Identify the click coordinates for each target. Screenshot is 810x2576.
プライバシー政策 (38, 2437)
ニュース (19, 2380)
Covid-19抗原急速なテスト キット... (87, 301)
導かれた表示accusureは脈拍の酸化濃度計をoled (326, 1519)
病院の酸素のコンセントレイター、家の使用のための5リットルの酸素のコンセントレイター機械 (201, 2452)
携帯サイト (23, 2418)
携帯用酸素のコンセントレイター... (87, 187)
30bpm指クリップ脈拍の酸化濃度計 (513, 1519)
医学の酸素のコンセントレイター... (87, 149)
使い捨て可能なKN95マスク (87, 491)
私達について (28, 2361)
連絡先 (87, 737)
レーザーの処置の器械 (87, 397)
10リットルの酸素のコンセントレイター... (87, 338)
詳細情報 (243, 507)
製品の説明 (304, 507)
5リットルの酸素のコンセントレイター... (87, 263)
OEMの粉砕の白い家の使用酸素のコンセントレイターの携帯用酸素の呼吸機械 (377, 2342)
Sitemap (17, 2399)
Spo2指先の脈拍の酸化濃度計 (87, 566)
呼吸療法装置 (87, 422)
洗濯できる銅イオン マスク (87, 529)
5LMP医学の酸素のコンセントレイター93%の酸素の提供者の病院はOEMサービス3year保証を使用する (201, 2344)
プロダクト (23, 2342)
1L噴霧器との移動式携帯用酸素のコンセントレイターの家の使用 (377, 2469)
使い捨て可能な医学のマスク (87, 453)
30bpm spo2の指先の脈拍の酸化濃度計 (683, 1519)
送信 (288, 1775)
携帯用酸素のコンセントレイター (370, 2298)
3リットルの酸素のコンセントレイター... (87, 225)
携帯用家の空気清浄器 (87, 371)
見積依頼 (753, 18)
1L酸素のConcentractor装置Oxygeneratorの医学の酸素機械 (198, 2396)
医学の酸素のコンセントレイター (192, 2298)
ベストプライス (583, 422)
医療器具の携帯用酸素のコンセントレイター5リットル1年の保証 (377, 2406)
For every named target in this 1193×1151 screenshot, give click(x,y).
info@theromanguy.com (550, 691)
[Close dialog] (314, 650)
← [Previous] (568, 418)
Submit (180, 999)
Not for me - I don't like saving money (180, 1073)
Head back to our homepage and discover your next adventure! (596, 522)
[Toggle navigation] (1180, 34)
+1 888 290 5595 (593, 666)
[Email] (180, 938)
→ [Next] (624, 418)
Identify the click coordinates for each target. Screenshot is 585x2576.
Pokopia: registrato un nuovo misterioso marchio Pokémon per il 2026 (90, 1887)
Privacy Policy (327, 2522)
☆ ☆ ☆ ☆
• _What is expected_: Could you restate the listing above word for word, leaving nothing out?

• _Answer to this task_:
Identify the click coordinates for each target. Screenshot is 810x2576.
プライバシー政策 (38, 2437)
ニュース (19, 2380)
Covid-19抗原急速なテスト キット... (87, 301)
導かれた表示accusureは脈拍の酸化濃度計をoled (326, 1519)
病院の酸素のコンセントレイター、家の使用のための5リットルの酸素のコンセントレイター機械 (201, 2452)
携帯サイト (23, 2418)
携帯用酸素のコンセントレイター... (87, 187)
30bpm指クリップ脈拍の酸化濃度計 (513, 1519)
医学の酸素のコンセントレイター... (87, 149)
使い捨て可能なKN95マスク (87, 491)
私達について (28, 2361)
連絡先 (87, 737)
レーザーの処置の器械 (87, 397)
10リットルの酸素のコンセントレイター... (87, 338)
詳細情報 (243, 507)
製品の説明 (304, 507)
5リットルの酸素のコンセントレイター... (87, 263)
OEMの粉砕の白い家の使用酸素のコンセントレイターの携帯用酸素の呼吸機械 (377, 2342)
Sitemap (17, 2399)
Spo2指先の脈拍の酸化濃度計 (87, 566)
呼吸療法装置 (87, 422)
洗濯できる銅イオン マスク (87, 529)
5LMP医学の酸素のコンセントレイター93%の酸素の提供者の病院はOEMサービス3year保証を使用する (201, 2344)
プロダクト (23, 2342)
1L噴霧器との移動式携帯用酸素のコンセントレイターの家の使用 (377, 2469)
使い捨て可能な医学のマスク (87, 453)
30bpm spo2の指先の脈拍の酸化濃度計 (683, 1519)
送信 (288, 1775)
携帯用酸素のコンセントレイター (370, 2298)
3リットルの酸素のコンセントレイター... (87, 225)
携帯用家の空気清浄器 (87, 371)
見積依頼 (753, 18)
1L酸素のConcentractor装置Oxygeneratorの医学の酸素機械 (198, 2396)
医学の酸素のコンセントレイター (192, 2298)
ベストプライス (583, 422)
医療器具の携帯用酸素のコンセントレイター5リットル1年の保証 (377, 2406)
For every named target in this 1193×1151 screenshot, give click(x,y).
info@theromanguy.com (550, 691)
[Close dialog] (314, 650)
← [Previous] (568, 418)
Submit (180, 999)
Not for me - I don't like saving money (180, 1073)
Head back to our homepage and discover your next adventure! (596, 522)
[Toggle navigation] (1180, 34)
+1 888 290 5595 (593, 666)
[Email] (180, 938)
→ [Next] (624, 418)
Identify the click coordinates for each target. Screenshot is 585x2576.
Pokopia: registrato un nuovo misterioso marchio Pokémon per il 2026 (90, 1887)
Privacy Policy (327, 2522)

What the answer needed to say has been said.